Grand Night for Singing review — Edinburgh Festival does Rodgers and Hammerstein

Edinburgh Academy Junior School

It’s possible you don’t have to be a Rodgers and Hammerstein fan to enjoy this show, but I suspect that if you weren’t you would probably go crazy by the end of this non-stop compilation of their songs. The first 60 seconds alone contain snatches from about six different musicals, in at least six different keys, and the pace hardly flags in the next 100 minutes.

Nor do the costume changes. At one point that estimable Scottish baritone Richard Morrison (known in the profession, I’m sure, as Richard Morrison the Greater) has to make such a quick change of shirt that he’s still buttoning it up as he starts singing.
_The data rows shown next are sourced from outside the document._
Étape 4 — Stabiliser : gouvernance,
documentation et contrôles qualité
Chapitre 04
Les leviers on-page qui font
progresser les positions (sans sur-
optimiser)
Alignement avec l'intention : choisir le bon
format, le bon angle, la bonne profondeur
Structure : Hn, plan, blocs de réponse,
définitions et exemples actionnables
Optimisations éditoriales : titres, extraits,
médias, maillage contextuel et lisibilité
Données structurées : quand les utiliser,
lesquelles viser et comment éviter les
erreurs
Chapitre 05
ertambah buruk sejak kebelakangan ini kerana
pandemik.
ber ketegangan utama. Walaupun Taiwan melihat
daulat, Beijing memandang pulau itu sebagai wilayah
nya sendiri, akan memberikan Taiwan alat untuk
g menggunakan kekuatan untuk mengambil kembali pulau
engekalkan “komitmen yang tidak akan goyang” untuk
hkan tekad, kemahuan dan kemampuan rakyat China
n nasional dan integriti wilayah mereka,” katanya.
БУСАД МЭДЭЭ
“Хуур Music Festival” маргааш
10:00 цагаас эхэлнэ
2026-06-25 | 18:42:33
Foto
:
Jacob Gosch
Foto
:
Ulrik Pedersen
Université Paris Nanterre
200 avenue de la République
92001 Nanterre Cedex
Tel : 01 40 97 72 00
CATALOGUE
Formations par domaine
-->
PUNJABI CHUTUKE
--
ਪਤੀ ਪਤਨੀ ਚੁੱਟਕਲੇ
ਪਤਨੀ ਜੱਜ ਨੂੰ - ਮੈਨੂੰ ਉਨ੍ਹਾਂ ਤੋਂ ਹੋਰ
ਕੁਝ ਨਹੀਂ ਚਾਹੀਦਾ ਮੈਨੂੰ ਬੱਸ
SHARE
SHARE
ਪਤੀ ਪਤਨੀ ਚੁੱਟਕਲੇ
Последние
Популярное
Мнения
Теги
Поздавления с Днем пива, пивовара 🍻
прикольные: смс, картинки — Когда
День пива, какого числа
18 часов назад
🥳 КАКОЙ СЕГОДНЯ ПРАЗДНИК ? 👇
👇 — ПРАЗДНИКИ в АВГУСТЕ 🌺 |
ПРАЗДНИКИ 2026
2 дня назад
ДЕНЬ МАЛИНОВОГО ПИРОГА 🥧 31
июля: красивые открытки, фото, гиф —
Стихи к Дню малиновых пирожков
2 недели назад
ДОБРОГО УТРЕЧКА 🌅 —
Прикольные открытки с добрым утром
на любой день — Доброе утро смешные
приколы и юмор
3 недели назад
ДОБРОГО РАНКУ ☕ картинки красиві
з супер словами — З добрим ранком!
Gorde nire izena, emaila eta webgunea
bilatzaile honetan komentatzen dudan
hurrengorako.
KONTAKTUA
What started as a Broadway revue in 1992 has been adapted by that quintessential Broadway dame Kim Criswell, who directs and is one of the five singers. Her supercharged rendition of I Cain’t Say No is a highlight, but she’s by no means the star. Morrison has a suave way with a ballad. Anna-Jane Casey brings sharp moves, bravely ending one number with the splits. Damian Humbley croons amiably. And there’s Danielle de Niese, who sings radiantly without a trace of operatic airs and graces. In the unlikely event of Glyndebourne staging Oklahoma!, it won’t have to look far for a Laurey.

There’s no real plot, but the songs follow a kind of emotional thread and are interspersed with attempts to be topical. As De Niese and Humbley are about to embrace each other, he says, “We should probably keep a social distance,” to which she replies: “Oh, I’m not very good at that.” Not the funniest repartee in theatrical history, but as good as it gets here.

A seven-piece band directed from the piano by Wayne Marshall plays sweetly but could do with some brass to add punch, just as Hammerstein’s homespun lyrics could do with being spiced up by a dash of waspish irony. A few songs by Rodgers and Hart, perhaps — if that isn’t a heretical thought. Still, at least we were spared Climb Ev’ry Mountain.